Unlike the gerund, the gerundive is passive. Cato isn't recommending that Carthage do some destroying; he's recommending that Carthage be destroyed. In the case of nascendo, though, since nascor is deponent and intransitive, I'm not sure there's any difference in meaning between understanding it actively or passively.
Since there's no noun in the verse for a gerundive nascendo to modify, it seems unlikely that it's meant as a gerundive. It might cause some confusion that in Latin, an adjective can function substantively, and that applies to gerundives, too. For example, mutatis mutandis, "the necessary changes having been made," or literally, "the things that need to be changed, having been changed." Without a noun to modify, the gerundive means "things that are to be X'ed." However, in the verse, I don't think it would make sense to understand nascendo that way; then it would mean "by someone who is to be born".
By the way, I did not think any of the above through when reading the sentence. Happily, even with my fairly meager experience reading Latin, I understood it simply by analogy with sentences like the one above ending in precando.

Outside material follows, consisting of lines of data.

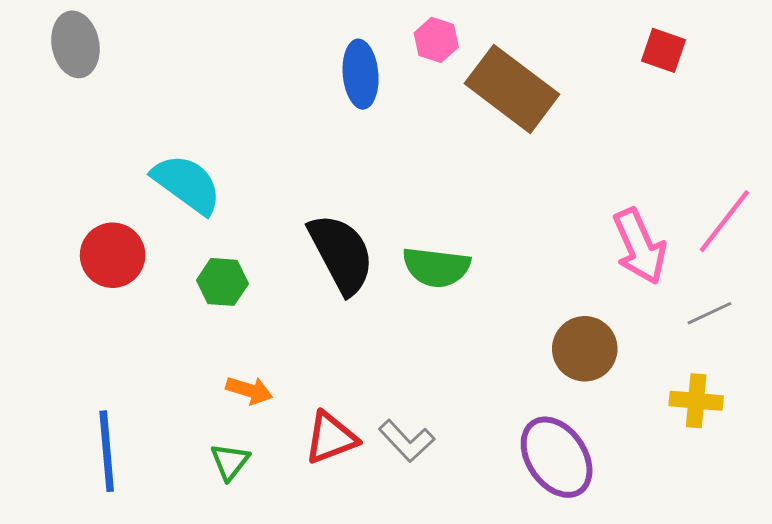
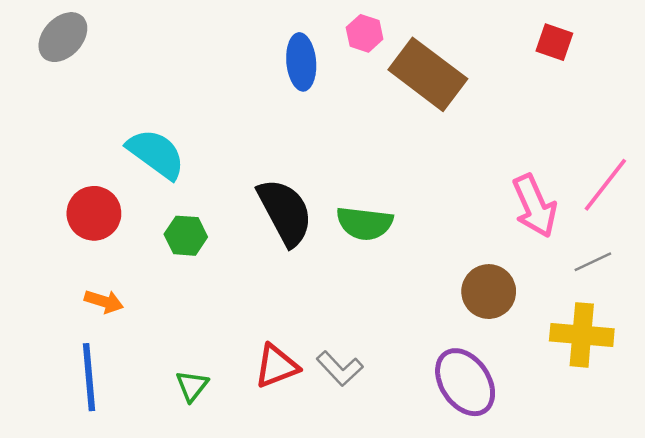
gray ellipse: (75, 44) -> (63, 37), turned 54
orange arrow: (249, 390) -> (104, 301), moved
yellow cross: (696, 401) -> (582, 335), size x1.4

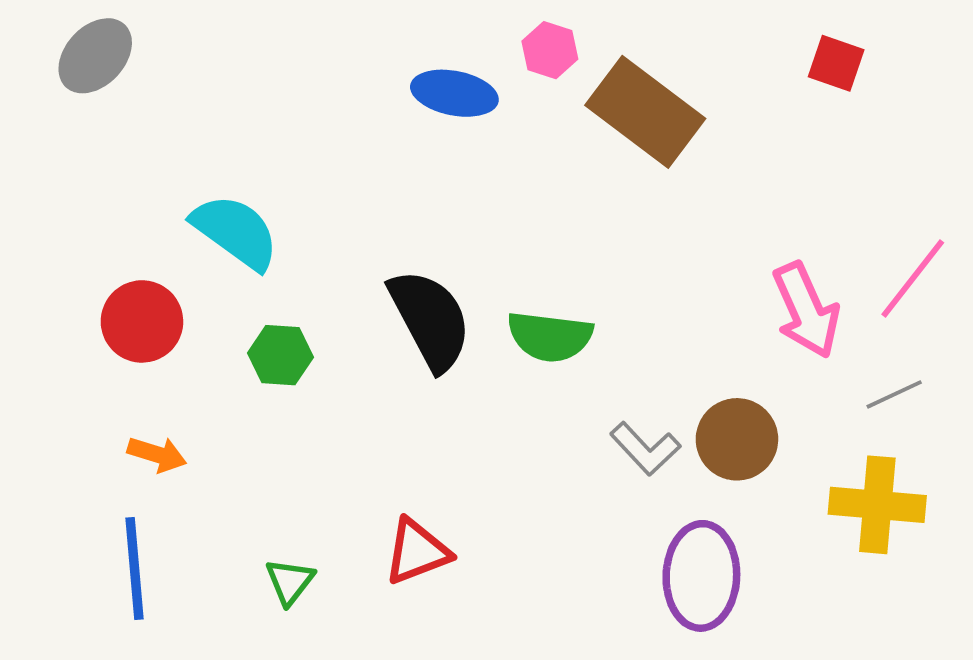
blue ellipse: (301, 62) -> (454, 93), turned -74
gray L-shape: (340, 369) -> (645, 449), moved
purple ellipse: (465, 382) -> (701, 576), turned 36

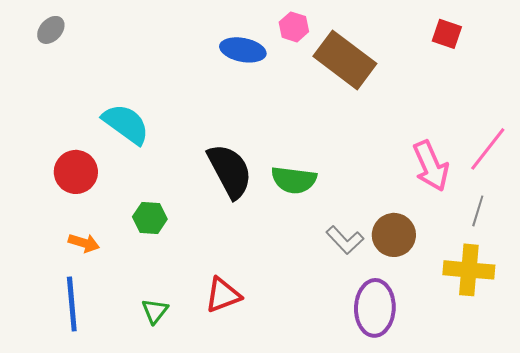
gray ellipse: (95, 56) -> (51, 30), size x0.7
green hexagon: (280, 355) -> (150, 218), moved
gray line: (894, 394) -> (478, 211), turned -48

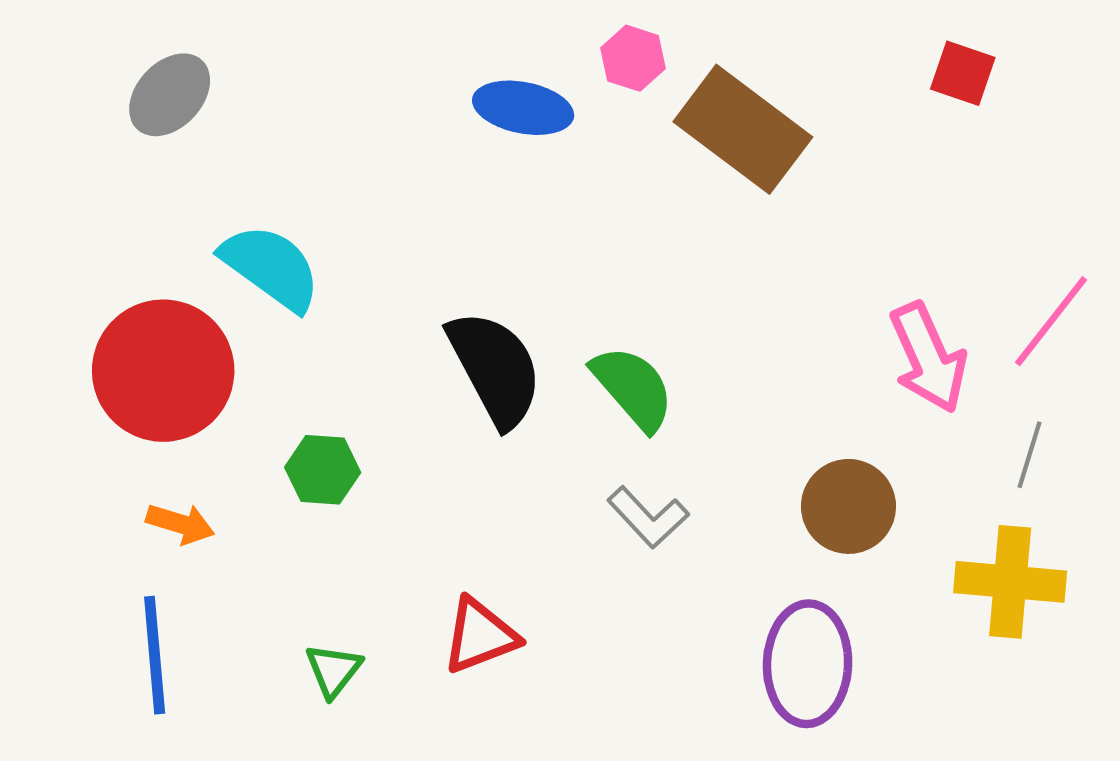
gray ellipse: (51, 30) -> (170, 95), moved, size x1.4
red circle: (76, 172) -> (163, 371), size x1.5
green semicircle: (294, 180) -> (633, 388), turned -138
gray L-shape: (345, 240) -> (648, 517), moved

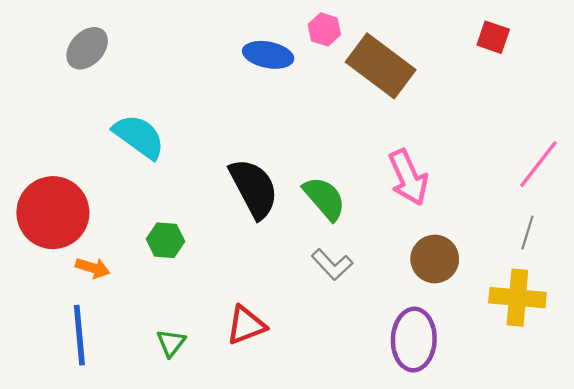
pink arrow: (928, 358) -> (408, 177), moved
red circle: (163, 371) -> (53, 213), moved

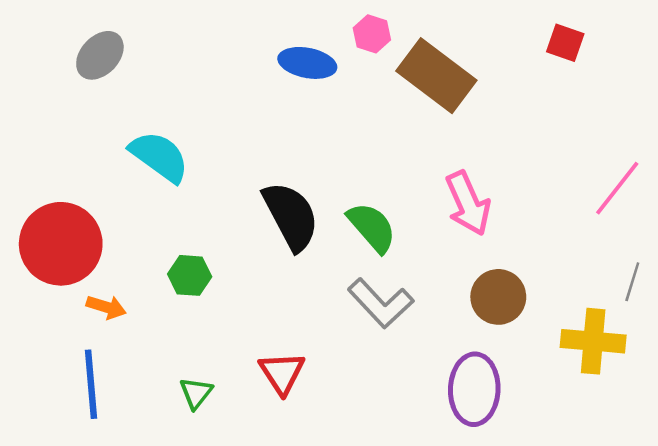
gray line: (527, 233) -> (632, 282), moved
gray L-shape: (332, 265) -> (381, 303), size x1.4
red triangle: (246, 325) -> (282, 373), turned -42

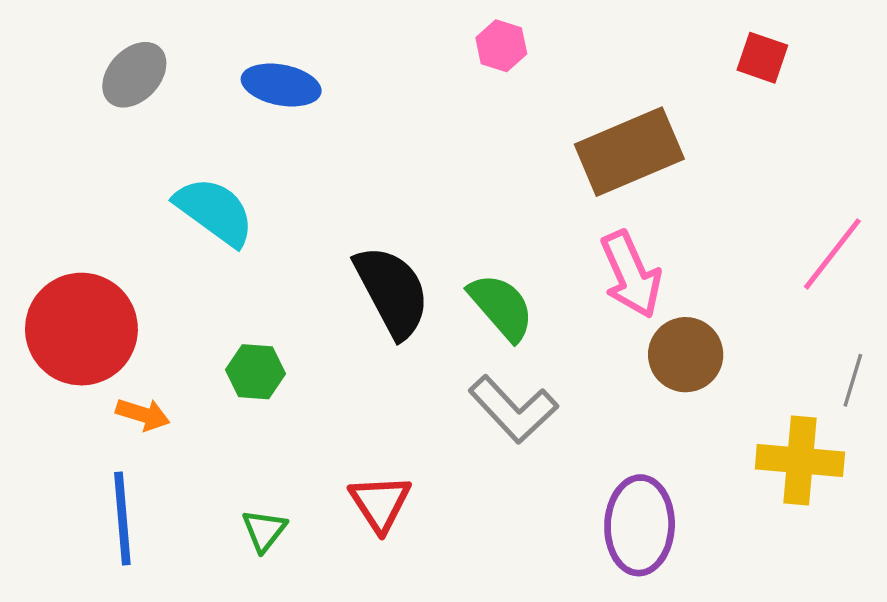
blue ellipse: (307, 63) -> (281, 85), moved
brown rectangle: (436, 76) -> (629, 152), moved, turned -60
brown circle: (498, 297) -> (686, 355), moved

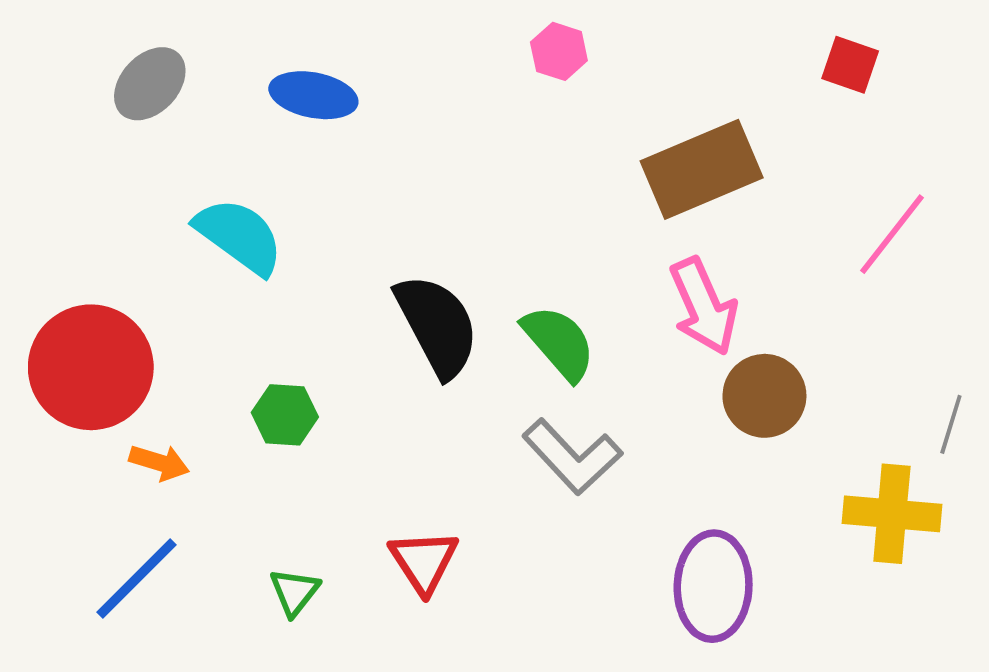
pink line: (832, 254) -> (892, 234), moved
blue line: (122, 519) -> (136, 579), turned 50

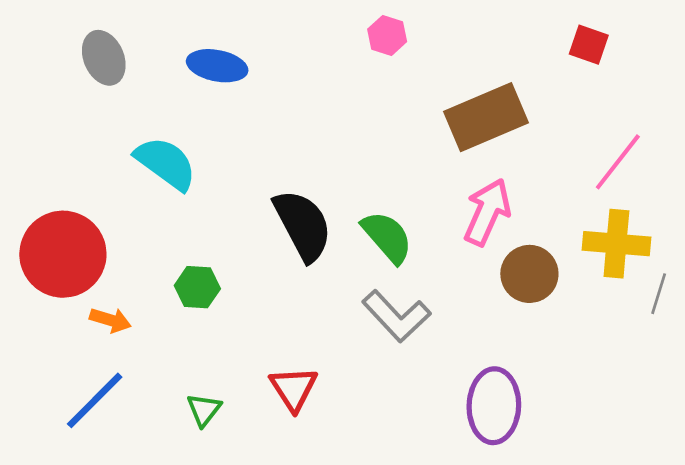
gray ellipse: (150, 84) -> (104, 58), turned -66
pink arrow: (704, 306) -> (487, 212), turned -132
yellow cross: (892, 514) -> (616, 244), moved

The text below mentions a couple other possibilities for how to understand nascendo in this context.
Other bits and pieces
I think you are right that nostri corporis modifies formam. Nostri corporis might seem an awfully long distance from the noun that it modifies. In between them there is another genitive, even! Possibly that long distance is actually intentional bracketing of the enclosing clause rather than a compromise with meter. Seen that way, enclosing sacrata ab alvo Virginis nascendo inside nostri corporis formam might even be a way to indicate how the causal relation between the two phrases is intended to be understood.
I think of olim as meaning something similar to English "once upon a time" or "long ago", but not limited to the past, so it can also mean "someday", and not limited to children's stories, so it can also mean "once" or "one time", as in "Once, I adopted a stray cat."
Something I'm not completely sure of is sumpseris. With a short i, sumpserĭs, it's future perfect: "Keep in mind that one day, you will have taken the form…" With a long i, sumpserīs, it's perfect subjunctive: "Remember that once, you took the form…" I figure that the past tense makes more sense here, but the subjunctive mood seems strange because the event is already accomplished fact. Possibly imperative memini customarily governs a subjunctive verb even when referring to known fact; someone with better knowledge of Latin will have to clarify that. (See new question about this.)
Alas, I'm pretty sure that vowel quantity plays no role in medieval rhyme, so I don't think that we can use the short vowels of corporĭs and virginĭs to infer the quantity of the last vowel in sumpseris.
Regarding gerund vs. gerundive, perhaps one could argue that nascendo modifies an implied noun te, so the meaning is "by you who are to be born". I don't think this makes sense with either reading of sumpseris, though. As sumpserĭs: "Remember that thou took'st human form by thee who art to be born…" As sumpserīs: "Keep in mind that thou wilt have taken human form by thee who art to be born…"
Ablative of time?
I found a few English translations that treat nascendo as referring not to the means but the time of the Maker's taking human form. The Manual of Devout Prayers (1688), p. 84, has:
Divine Creator, bear in mind,
That thou, of our corporeal kind,
The form assumedst heretofore,
When thee a Sacred Virgin bore.
Unless nascendo is commonly used to refer to when someone was born, analogous to "et requievit die septimo", I think it needs a preposition or adverb to refer only to the time of the birth, but I thought I should mention this. The grammar might mark an important point of theology: that the Maker got human form from Mary's womb, indicated by ab. I think that in ordinary Latin grammar, this means that the act that transferred the form was the birth—hence the need for an ablative gerund.